Not only does our Father have all the perfect qualities we seek, but his love for us is everlasting.
“Even when I wander far, your presence never leaves me.”
As Jesus tells us in John 15:9: “As the Father has loved me, so have I loved you. Abide in my love.” Abide. Stay there. Stay in the presence of this perfect, everlasting love.
And lastly, the name in this list he will be called is Prince of Peace. The term Prince is used to speak of Jesus as a Leader. This was truly the case as we see in the accounts of his ministry, all the people who followed him to hear the good news and the hope of peace. Peace in Hebrew is Shalom. In the Bible, the word shalom is most commonly used to refer to a state of affairs, one of well‑being, tranquility, prosperity, and security, circumstances unblemished by any sort of defect. Shalom is a blessing, a manifestation of divine grace. One of the biggest phrases we hear used around Christmas time is “Peace on Earth.” Jesus offers us this peace, not only socially, but for us individually as well. In our dark times, we often feel uneasy, not at peace. But our savior is the Prince of Peace and gladly shares this with us. Before his death, Jesus told His followers in John 14:27, "Peace I leave with you; my peace I give to you. Not as the world gives do I give to you. Let not your hearts be troubled, neither let them be afraid."
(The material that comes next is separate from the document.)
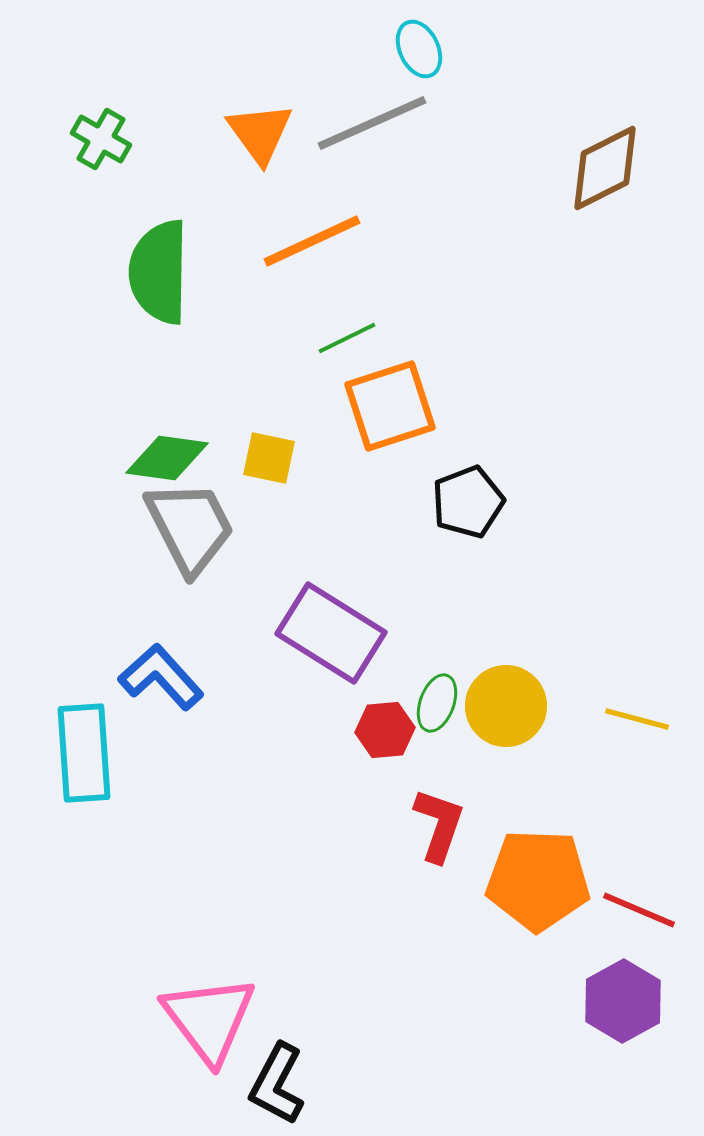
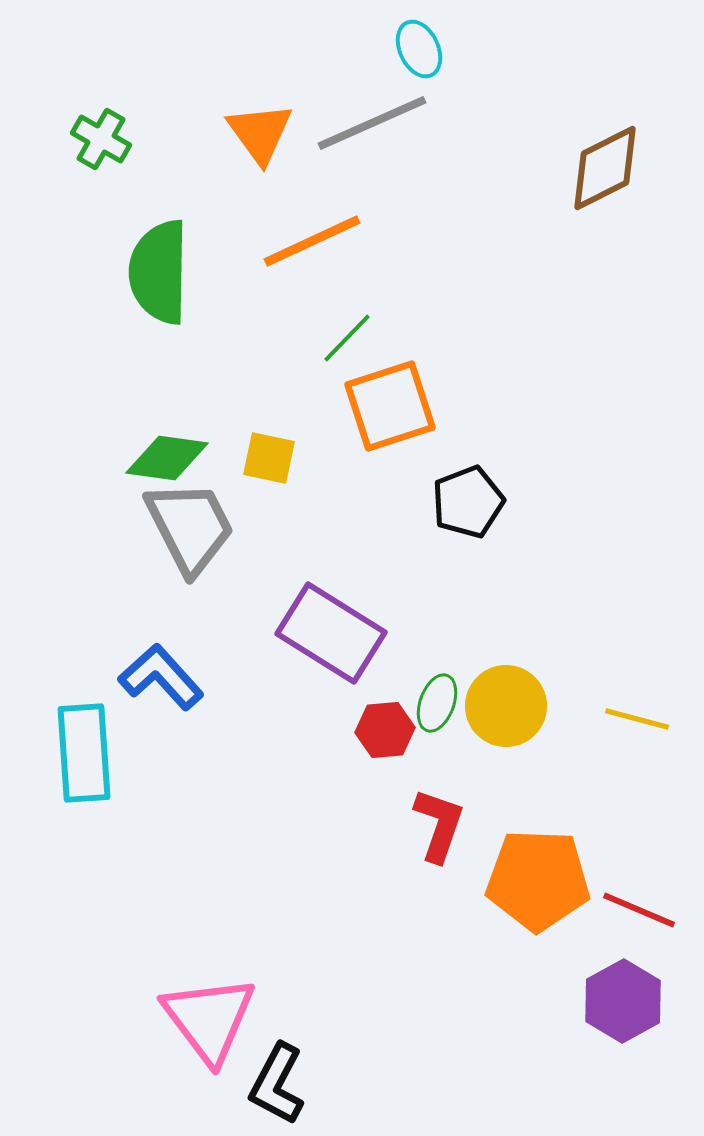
green line: rotated 20 degrees counterclockwise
All of these things are available to us through our relationship with God. We are able to keep this relationship through our faith and through Jesus. Jesus was given to us as a gift. And gifts need to be received. We need to remember that He is our light in the darkness. He makes a clear, well-lit way for us. The light has come. Have you received that light in your life? If so, we need to continue to put our trust in Him and follow that path, and tell others about his light. If not, I pray that you receive it soon. Jesus was born flesh, and experienced life in all its darkness. And because of this, we know that he understand us. God has a wonderful plan for us that we might not understand. Our hopes and expectations might be of this world, but if we give our concerns over to our Wonderful Counselor, we will see that His plan for us will go beyond what we can ever imagine. If we let go and let our Mighty God fight our battles for us, He will protect us and be victorious. No matter what, our Everlasting Father will never leave our side. No matter how far into the dark we run. And when we are ready to come home, He will welcome us with open arms and grace us with the gift of peace in our hearts. Never give up hope. No matter how dark things may seem, if we ask him to speak to us, actively listen to, trust in, and submit to our God, His plan for us will soon unfold right before our eyes. And that’s truly good news.